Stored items
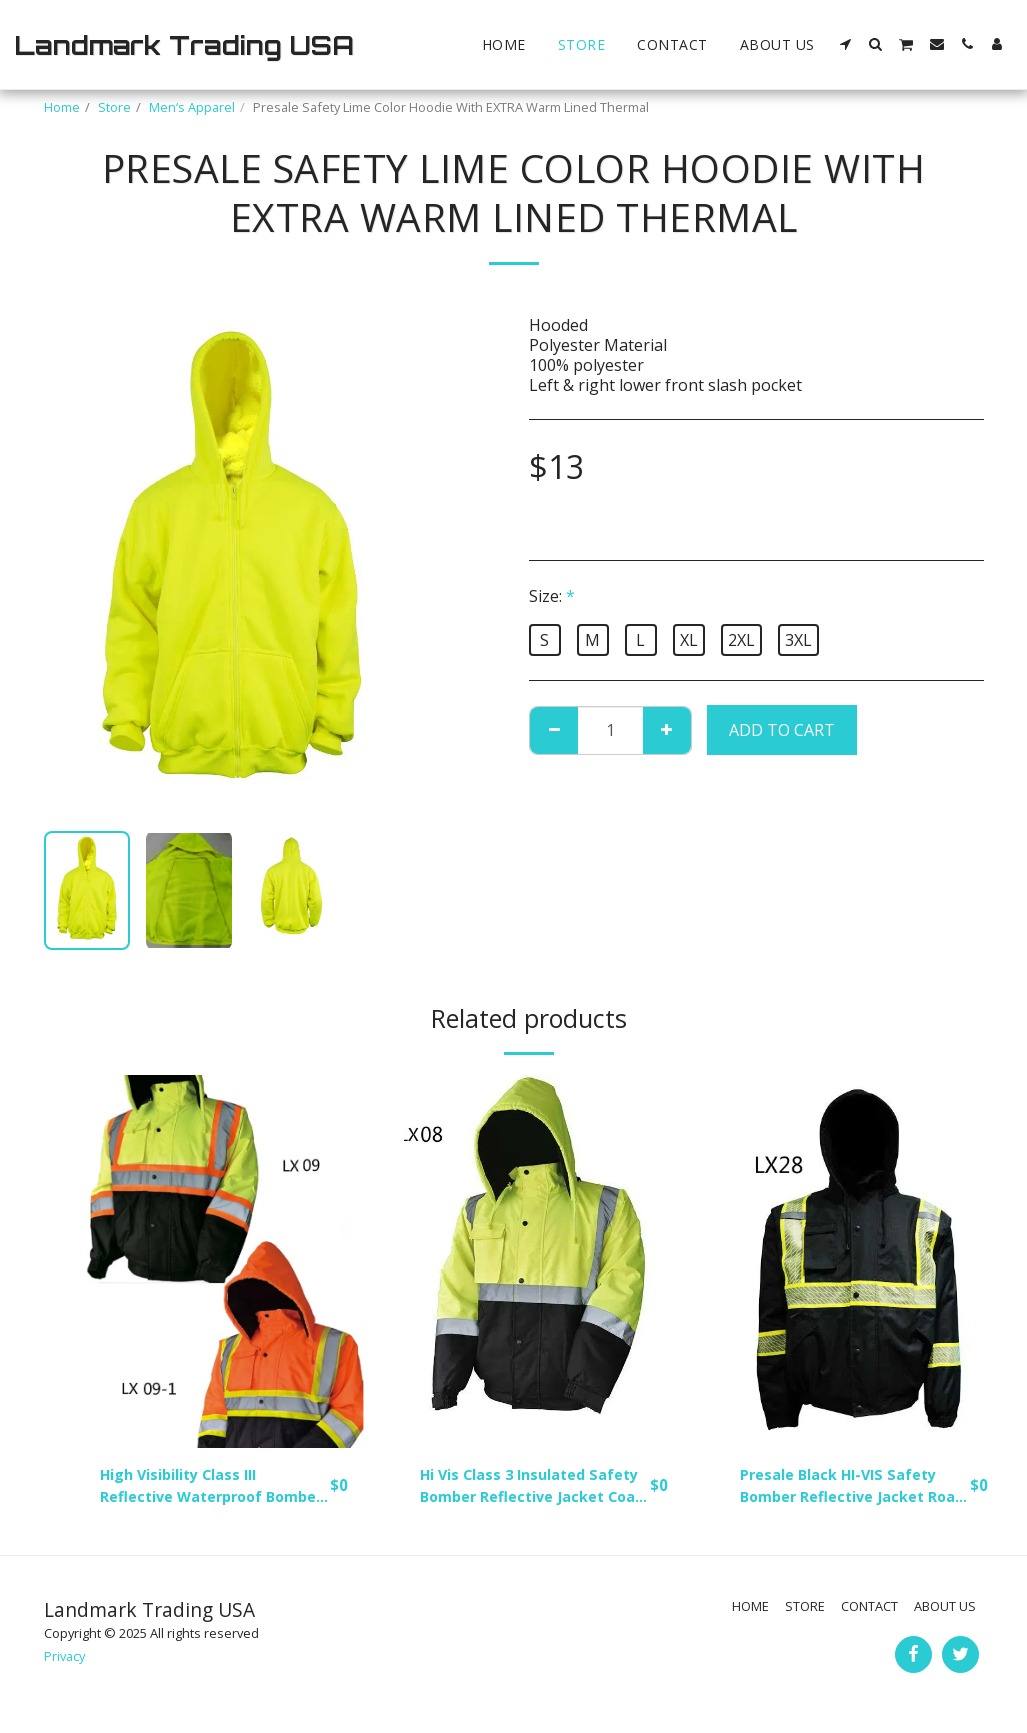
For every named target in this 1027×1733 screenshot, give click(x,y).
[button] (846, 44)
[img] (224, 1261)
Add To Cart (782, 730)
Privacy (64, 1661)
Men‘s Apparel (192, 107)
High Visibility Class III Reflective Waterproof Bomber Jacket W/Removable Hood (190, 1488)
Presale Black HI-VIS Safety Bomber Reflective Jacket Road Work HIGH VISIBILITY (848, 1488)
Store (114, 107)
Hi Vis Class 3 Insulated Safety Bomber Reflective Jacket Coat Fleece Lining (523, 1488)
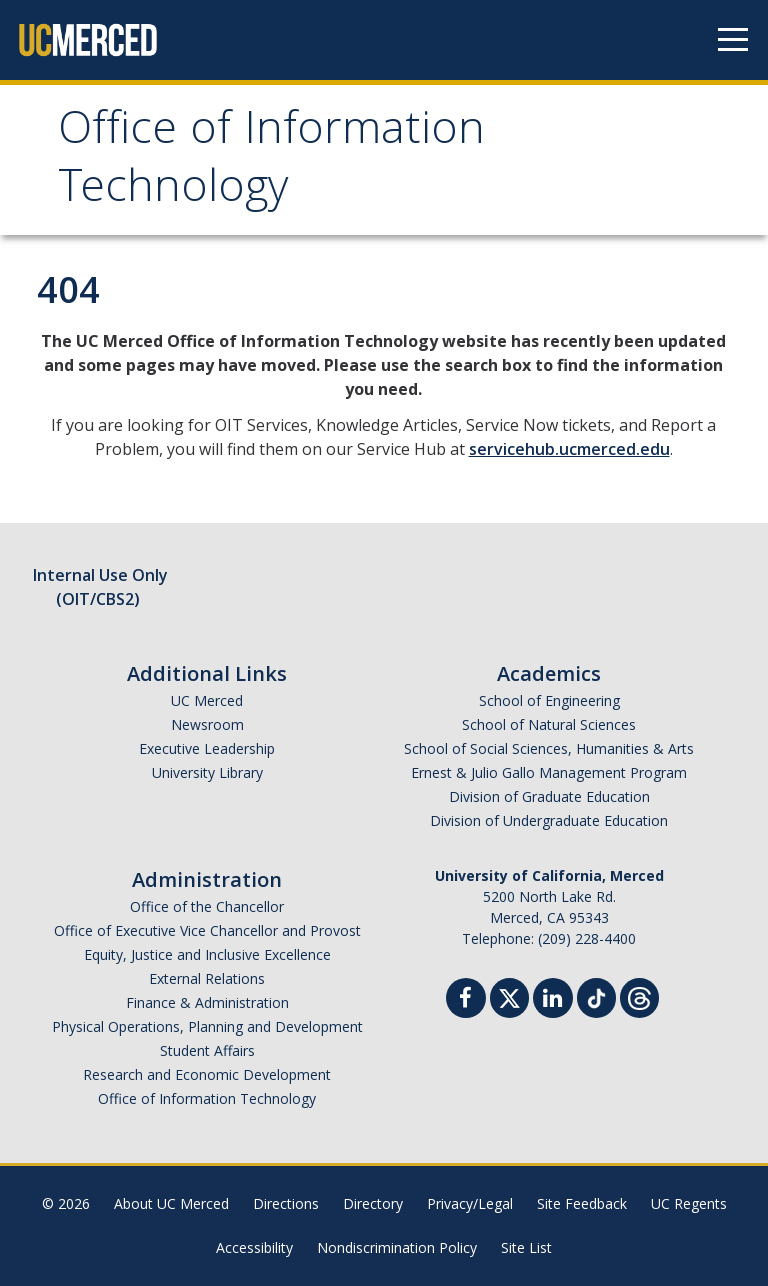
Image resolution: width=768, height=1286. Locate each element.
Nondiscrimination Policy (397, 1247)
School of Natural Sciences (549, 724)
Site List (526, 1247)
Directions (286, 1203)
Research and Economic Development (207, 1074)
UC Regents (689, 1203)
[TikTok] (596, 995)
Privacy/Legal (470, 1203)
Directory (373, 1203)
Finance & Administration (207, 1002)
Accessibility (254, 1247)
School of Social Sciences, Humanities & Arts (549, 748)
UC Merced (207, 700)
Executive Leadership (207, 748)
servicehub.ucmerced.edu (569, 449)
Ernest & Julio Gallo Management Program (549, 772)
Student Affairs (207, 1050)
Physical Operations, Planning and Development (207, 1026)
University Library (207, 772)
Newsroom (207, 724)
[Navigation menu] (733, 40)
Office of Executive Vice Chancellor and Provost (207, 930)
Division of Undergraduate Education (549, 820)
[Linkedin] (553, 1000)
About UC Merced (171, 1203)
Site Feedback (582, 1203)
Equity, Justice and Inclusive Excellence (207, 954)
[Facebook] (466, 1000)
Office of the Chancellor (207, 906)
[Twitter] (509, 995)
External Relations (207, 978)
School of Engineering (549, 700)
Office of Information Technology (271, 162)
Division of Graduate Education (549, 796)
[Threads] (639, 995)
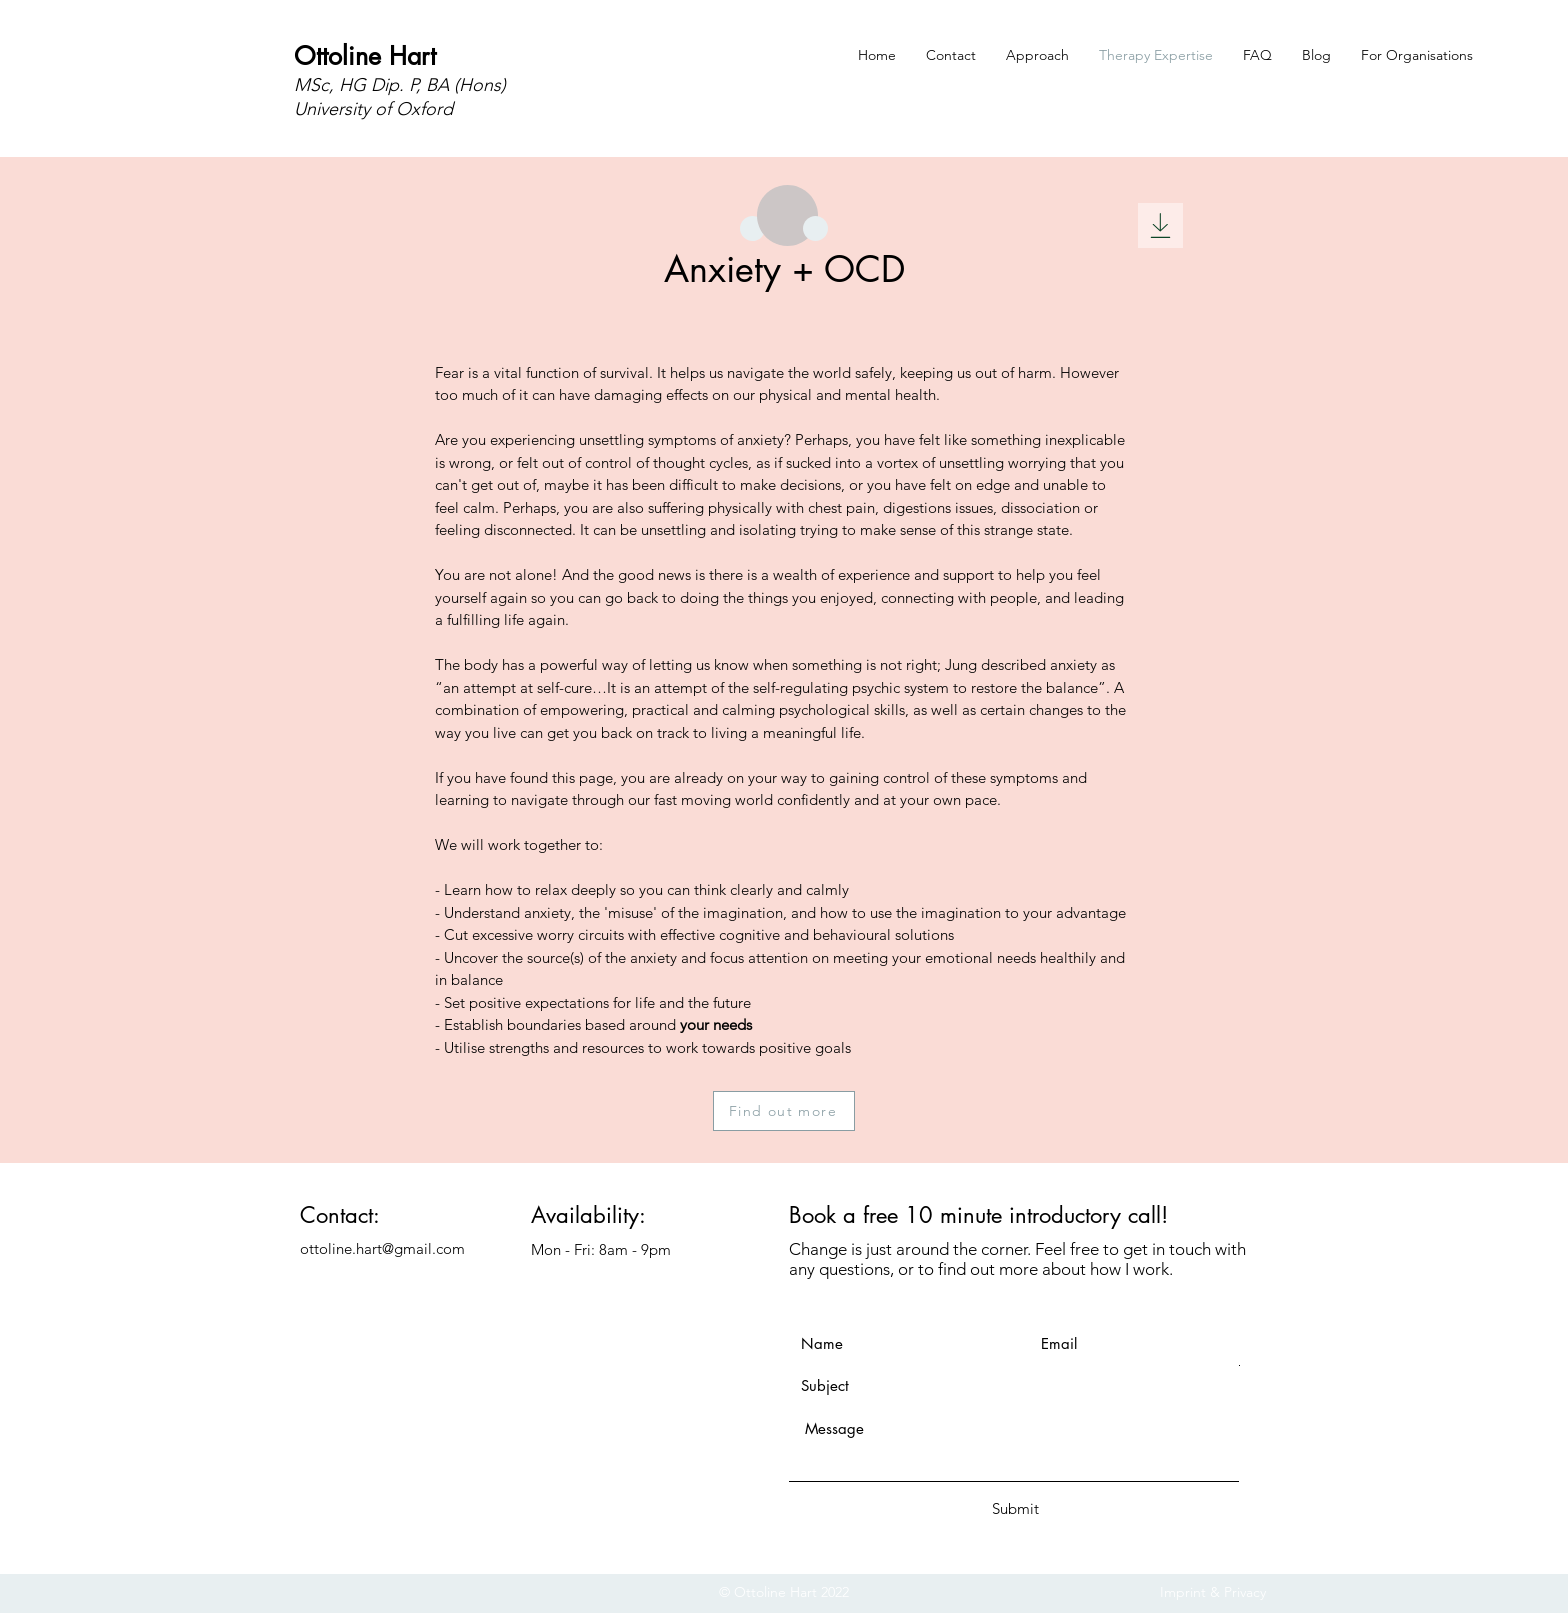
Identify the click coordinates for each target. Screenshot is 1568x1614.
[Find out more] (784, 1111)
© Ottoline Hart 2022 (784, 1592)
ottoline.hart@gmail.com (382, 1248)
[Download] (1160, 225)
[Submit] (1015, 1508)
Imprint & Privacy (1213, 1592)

#### Try it
Check every line of the entries above, and copy those that carry the string "Reflective".

#### Expected output
High Visibility Class III Reflective Waterproof Bomber Jacket W/Removable Hood (190, 1488)
Presale Black HI-VIS Safety Bomber Reflective Jacket Road Work HIGH VISIBILITY (848, 1488)
Hi Vis Class 3 Insulated Safety Bomber Reflective Jacket Coat Fleece Lining (523, 1488)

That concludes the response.